Coping styles of individuals at clinical high risk for developing psychosis
Article first published online: 19 NOV 2012
© 2012 Wiley Publishing Asia Pty Ltd
Early Intervention in Psychiatry
Volume 8, Issue 1, pages 68–76, February 2014
How to Cite
Jalbrzikowski, M., Sugar, C. A., Zinberg, J., Bachman, P., Cannon, T. D. and Bearden, C. E. (2014), Coping styles of individuals at clinical high risk for developing psychosis. Early Intervention in Psychiatry, 8: 68–76. doi: 10.1111/eip.12005
- Issue published online: 27 JAN 2014
- Article first published online: 19 NOV 2012
- Manuscript Accepted: 31 JUL 2012
- Manuscript Received: 31 OCT 2011
- National Institute of Mental Health. Grant Numbers: K23MH74644 (CEB), MH65079 (TDC), NIMH P50 MH066286 (TDC and CEB)
- International Mental Health Research Organization (IMHRO)

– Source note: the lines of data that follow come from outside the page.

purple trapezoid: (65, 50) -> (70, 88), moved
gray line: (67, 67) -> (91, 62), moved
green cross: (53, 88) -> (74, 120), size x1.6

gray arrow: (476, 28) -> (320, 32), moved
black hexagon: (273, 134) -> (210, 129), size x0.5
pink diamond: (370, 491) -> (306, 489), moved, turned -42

- Staglin Music Festival for Mental Health
- psychosis prodrome;
- psychosocial functioning;
- ultra high risk
There is a wealth of evidence suggesting that patients with schizophrenia tend to respond to life stressors using less effective coping skills, which are in turn related to poor outcome. However, the contribution of coping strategies to outcome in youth at clinical high risk (CHR) for developing psychosis has not been investigated.
This longitudinal study followed CHR youth over a 12-month period, using the Brief COPE questionnaire. CHR subjects (n = 88) were compared at baseline with a healthy control sample (n = 53), and then mixed models were used to explore the relationship of coping strategies to clinical and psychosocial outcomes in CHR subjects over time (n = 102).

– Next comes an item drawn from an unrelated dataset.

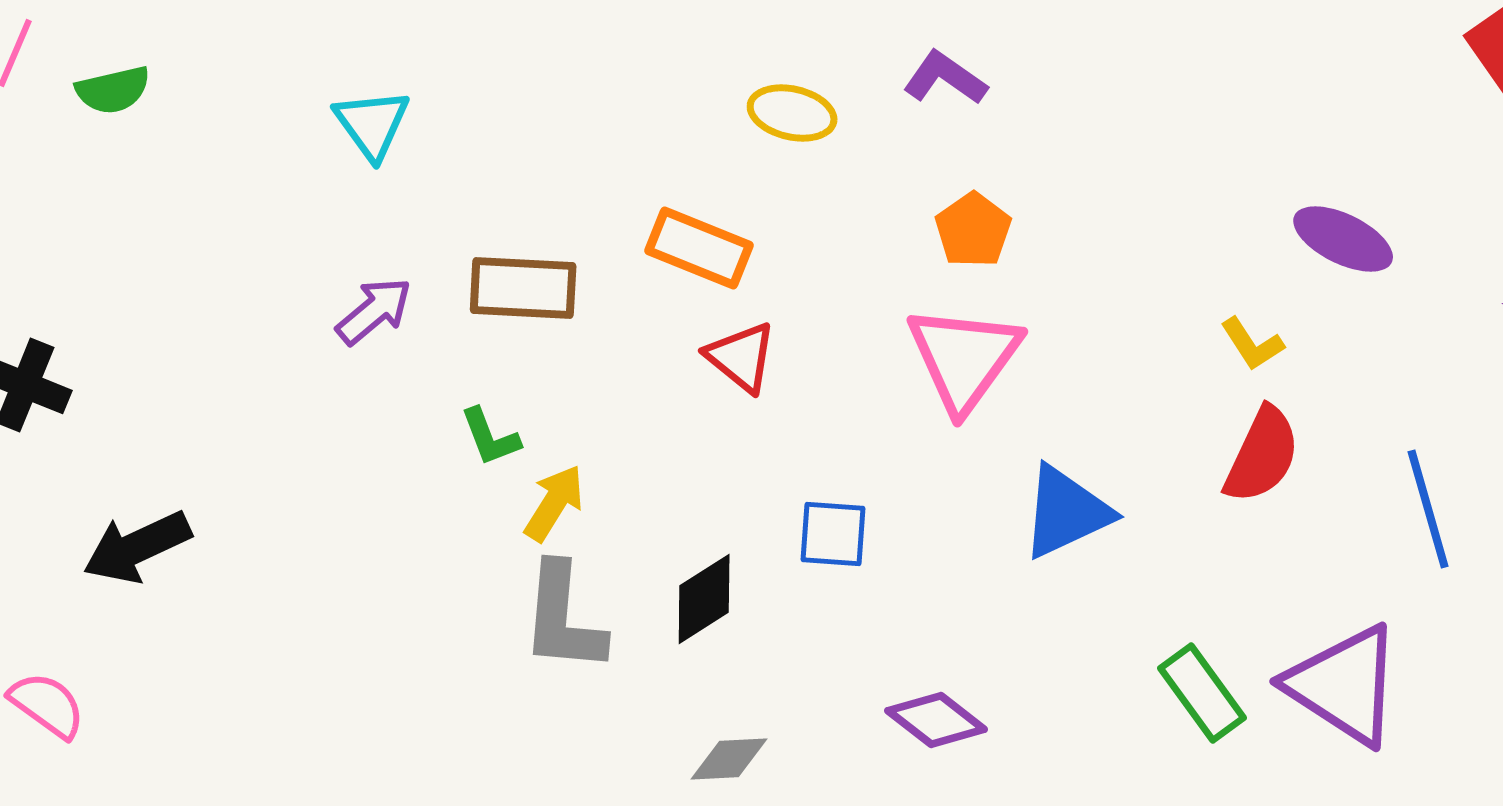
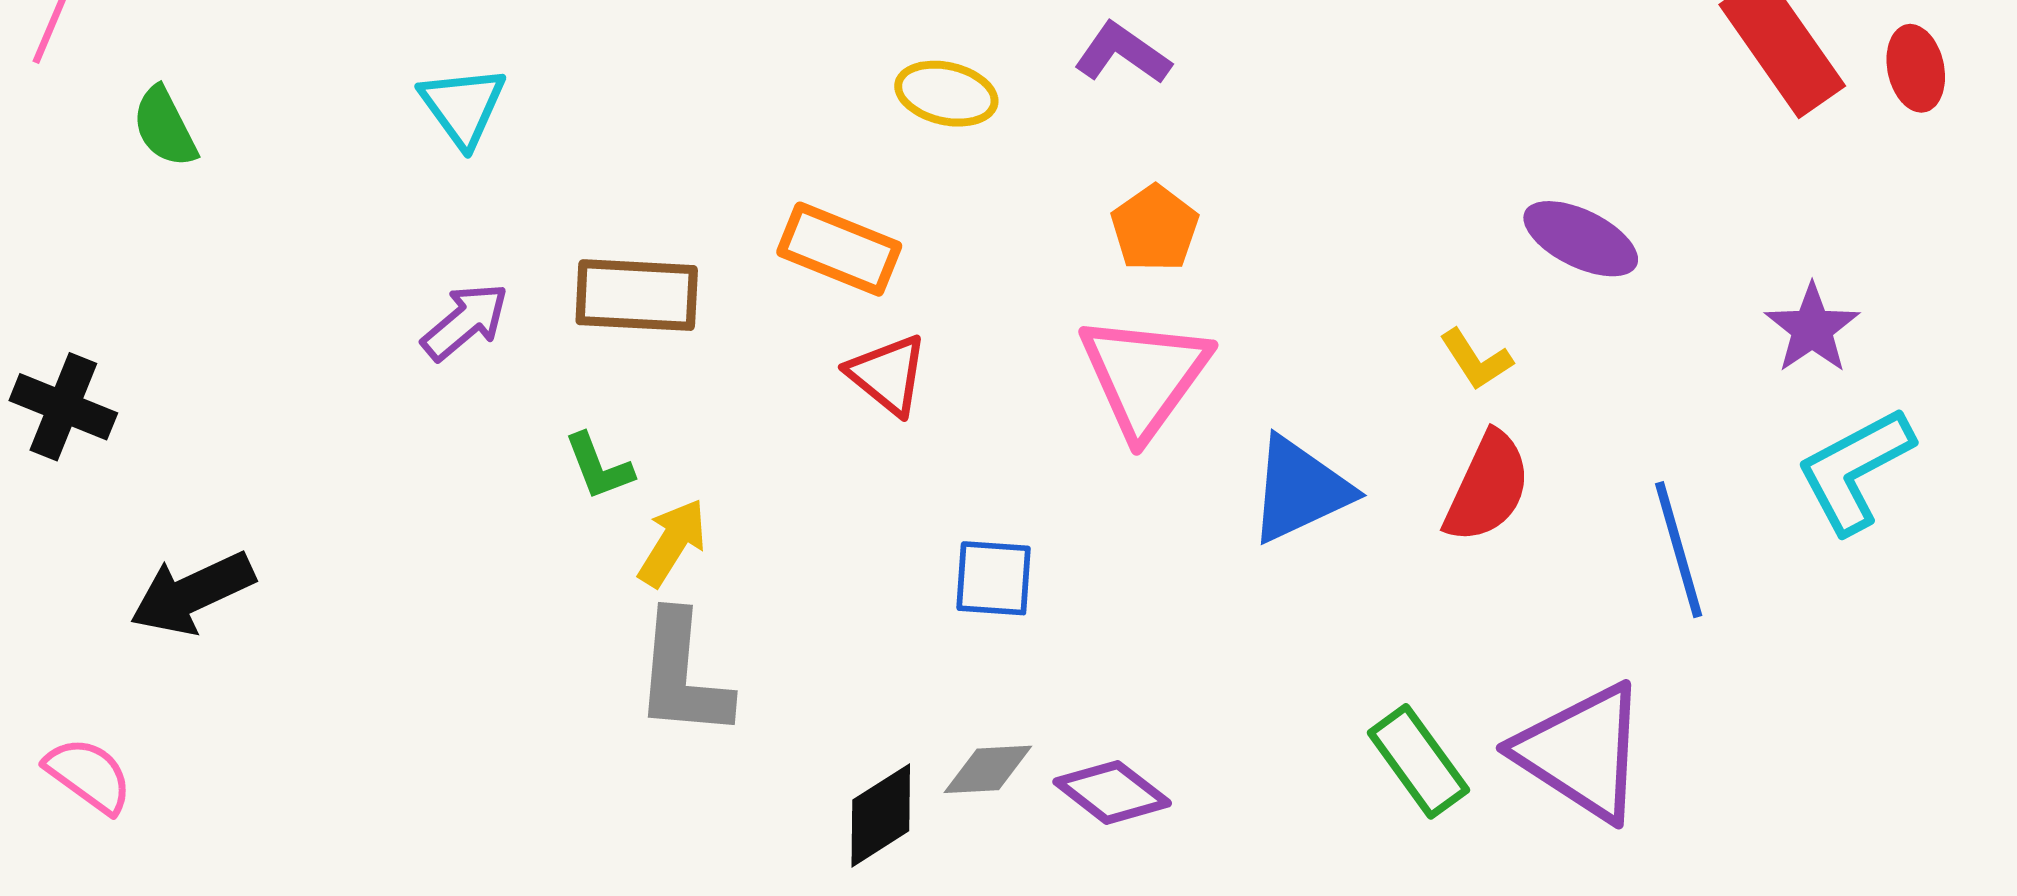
green semicircle: (113, 90) -> (165, 127), moved, turned 76
blue triangle: (1066, 512) -> (1300, 490), moved
black diamond: (704, 599) -> (881, 815), moved
gray diamond: (729, 759) -> (988, 769), moved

Cross-sectional analyses revealed that, in comparison with healthy controls, CHR youth reported using more maladaptive coping strategies (P < 0.001) and fewer adaptive coping strategies (P < 0.01). Longitudinal analyses within the CHR group showed significant decreases in maladaptive coping and symptom severity over time, with corresponding improvements in social and role functioning. Adaptive coping was associated with better concurrent social functioning and less severe symptomatology (both P < 0.001). Over time, more maladaptive coping was associated with more severe positive and negative symptoms (both P < 0.005).
Youth at risk for psychosis report using fewer adaptive and more maladaptive coping strategies relative to healthy controls. Over 1-year follow-up, more adaptive coping styles are associated with less severe clinical symptomatology and better social functioning. These findings suggest that teaching adaptive coping styles may be an important target for intervention in youth at high risk for psychosis.